(TASK DIRECTIONS): Scan the records for "della". Show the matching lines.
-------- DATA PROVIDED
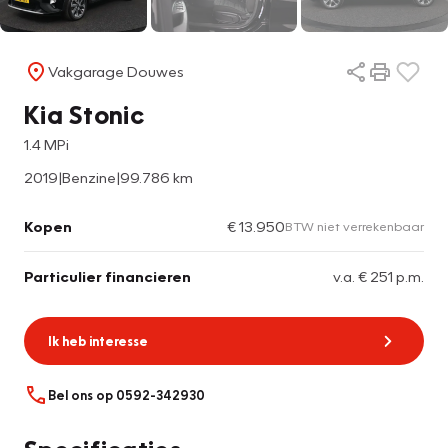
Vakgarage Douwes
Kia Stonic
1.4 MPi
2019
|
Benzine
|
99.786 km
Kopen
€ 13.950
BTW niet verrekenbaar
Particulier financieren
v.a. € 251 p.m.
Ik heb interesse
Bel ons op 0592-342930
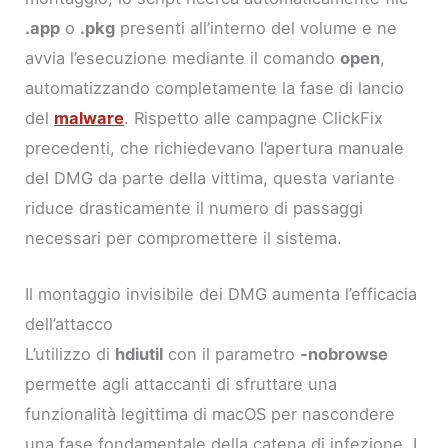
.app
o
.pkg
presenti all’interno del volume e ne
avvia l’esecuzione mediante il comando
open
,
automatizzando completamente la fase di lancio
del
malware
. Rispetto alle campagne ClickFix
precedenti, che richiedevano l’apertura manuale
del DMG da parte della vittima, questa variante
riduce drasticamente il numero di passaggi
necessari per compromettere il sistema.
Il montaggio invisibile dei DMG aumenta l’efficacia
dell’attacco
L’utilizzo di
hdiutil
con il parametro
-nobrowse
permette agli attaccanti di sfruttare una
funzionalità legittima di macOS per nascondere
una fase fondamentale della catena di infezione. I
----------------
(RESULT OF THE EXERCISE):
del DMG da parte della vittima, questa variante
una fase fondamentale della catena di infezione. I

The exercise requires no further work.